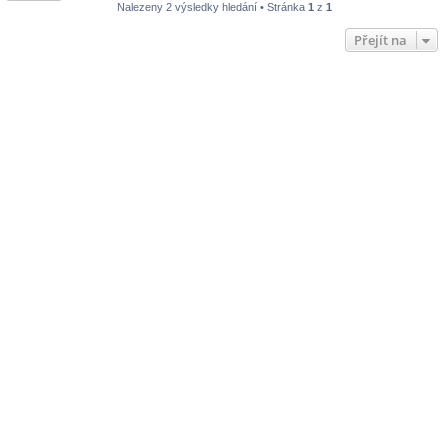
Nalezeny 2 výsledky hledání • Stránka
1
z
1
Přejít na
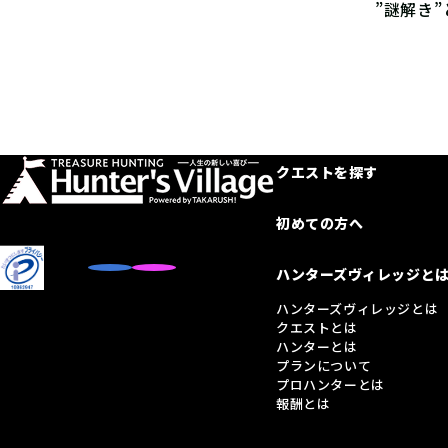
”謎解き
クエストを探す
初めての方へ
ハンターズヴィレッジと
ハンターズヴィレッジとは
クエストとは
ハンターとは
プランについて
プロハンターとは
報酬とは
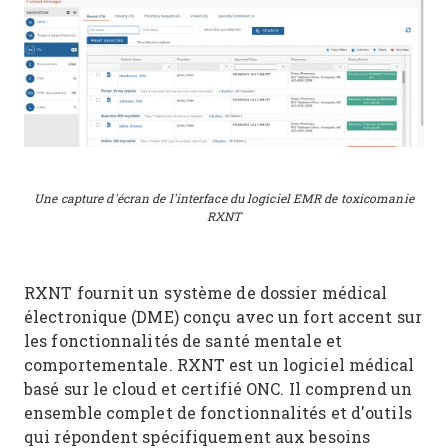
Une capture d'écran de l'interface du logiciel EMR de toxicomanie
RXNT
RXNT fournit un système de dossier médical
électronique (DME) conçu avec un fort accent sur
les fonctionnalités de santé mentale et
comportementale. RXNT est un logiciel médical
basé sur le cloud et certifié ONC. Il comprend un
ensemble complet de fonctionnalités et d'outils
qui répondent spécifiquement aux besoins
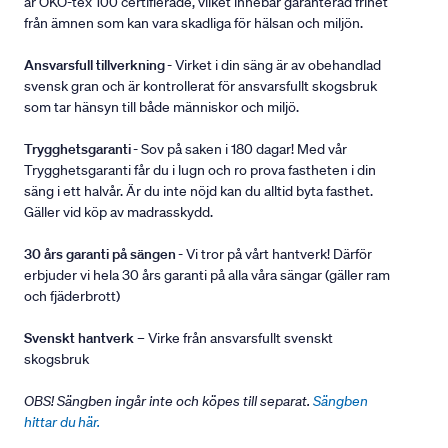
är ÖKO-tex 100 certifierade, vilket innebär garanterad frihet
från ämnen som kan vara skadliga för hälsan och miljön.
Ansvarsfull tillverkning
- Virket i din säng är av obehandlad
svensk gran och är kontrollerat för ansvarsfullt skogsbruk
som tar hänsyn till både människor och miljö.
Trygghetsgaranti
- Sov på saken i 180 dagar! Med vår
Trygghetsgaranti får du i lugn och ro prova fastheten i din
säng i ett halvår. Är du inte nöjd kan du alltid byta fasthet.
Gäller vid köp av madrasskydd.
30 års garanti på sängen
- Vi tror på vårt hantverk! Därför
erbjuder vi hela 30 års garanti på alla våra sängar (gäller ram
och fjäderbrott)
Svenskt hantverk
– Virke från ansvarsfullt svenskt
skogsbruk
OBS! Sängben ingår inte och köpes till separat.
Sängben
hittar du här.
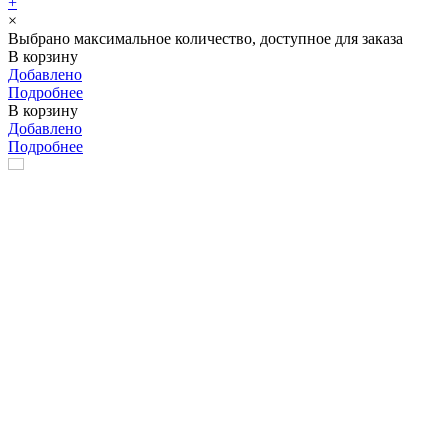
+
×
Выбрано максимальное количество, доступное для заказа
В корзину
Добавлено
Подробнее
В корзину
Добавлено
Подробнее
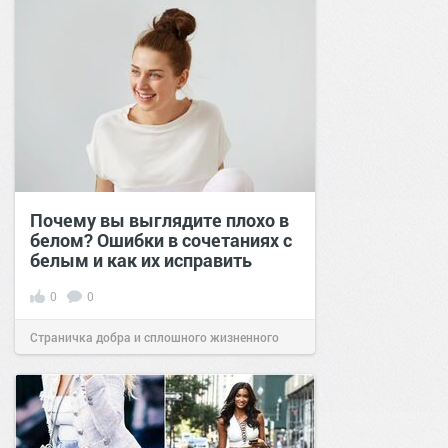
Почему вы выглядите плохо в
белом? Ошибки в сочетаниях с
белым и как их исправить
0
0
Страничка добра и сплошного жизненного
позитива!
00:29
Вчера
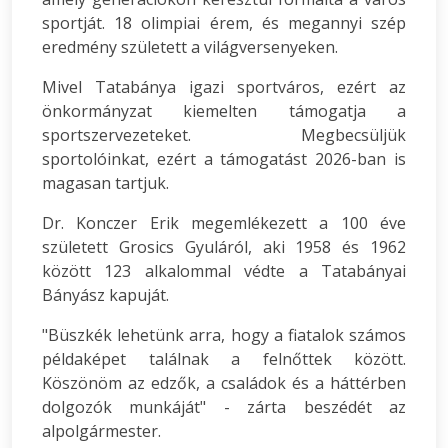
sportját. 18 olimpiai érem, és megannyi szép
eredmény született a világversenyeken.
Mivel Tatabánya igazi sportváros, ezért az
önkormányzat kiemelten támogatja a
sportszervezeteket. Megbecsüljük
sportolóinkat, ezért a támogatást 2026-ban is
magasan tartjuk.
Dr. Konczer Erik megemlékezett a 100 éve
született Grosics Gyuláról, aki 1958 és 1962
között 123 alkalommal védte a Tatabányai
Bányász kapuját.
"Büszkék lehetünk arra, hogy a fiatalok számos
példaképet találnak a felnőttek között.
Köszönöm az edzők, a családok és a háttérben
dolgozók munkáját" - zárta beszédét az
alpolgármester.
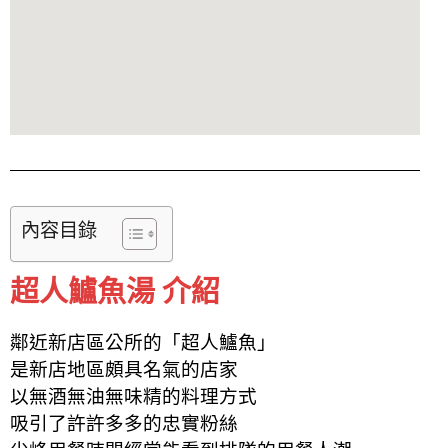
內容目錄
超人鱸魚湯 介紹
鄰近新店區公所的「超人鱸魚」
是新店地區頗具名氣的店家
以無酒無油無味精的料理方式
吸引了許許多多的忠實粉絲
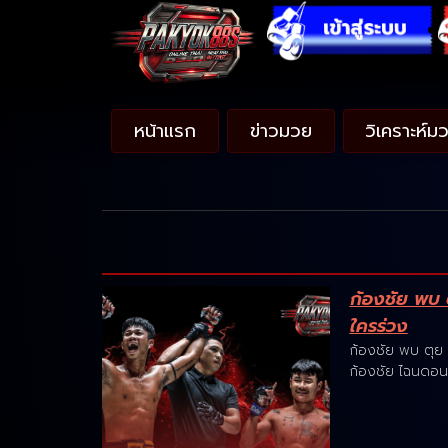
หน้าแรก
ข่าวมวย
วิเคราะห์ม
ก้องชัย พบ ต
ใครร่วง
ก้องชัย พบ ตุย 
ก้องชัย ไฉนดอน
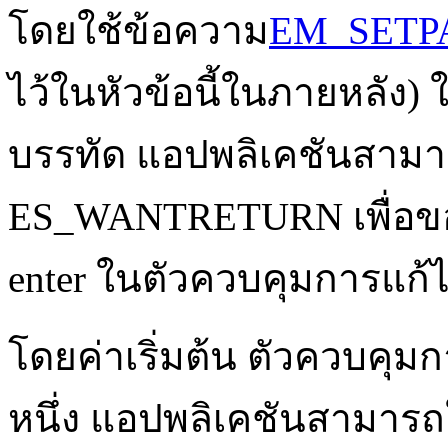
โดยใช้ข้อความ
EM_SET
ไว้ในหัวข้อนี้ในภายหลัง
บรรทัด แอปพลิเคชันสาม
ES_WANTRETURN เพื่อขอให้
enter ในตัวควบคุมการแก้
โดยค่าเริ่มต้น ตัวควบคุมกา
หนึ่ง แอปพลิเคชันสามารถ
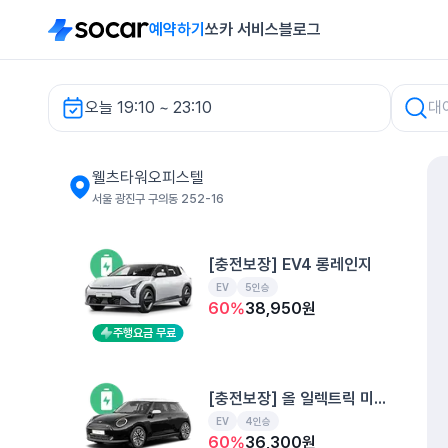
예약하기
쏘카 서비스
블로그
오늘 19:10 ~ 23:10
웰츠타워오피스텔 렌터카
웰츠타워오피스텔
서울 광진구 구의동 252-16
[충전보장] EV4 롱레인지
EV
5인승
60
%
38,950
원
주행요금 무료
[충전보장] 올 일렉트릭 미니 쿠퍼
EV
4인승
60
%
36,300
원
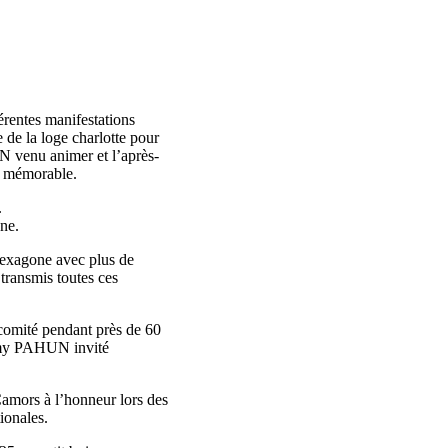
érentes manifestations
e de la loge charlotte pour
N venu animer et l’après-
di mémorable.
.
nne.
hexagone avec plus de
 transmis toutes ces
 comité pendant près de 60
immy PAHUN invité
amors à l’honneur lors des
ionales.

> [Work task]
Reproduce exactly the lines from the one with "érentes manifestations" through the last line of the entries, keeping both of those lines and nothing else.

> [Your response]
érentes manifestations
e de la loge charlotte pour
N venu animer et l’après-
di mémorable.
.
nne.
hexagone avec plus de
 transmis toutes ces
 comité pendant près de 60
immy PAHUN invité
amors à l’honneur lors des
ionales.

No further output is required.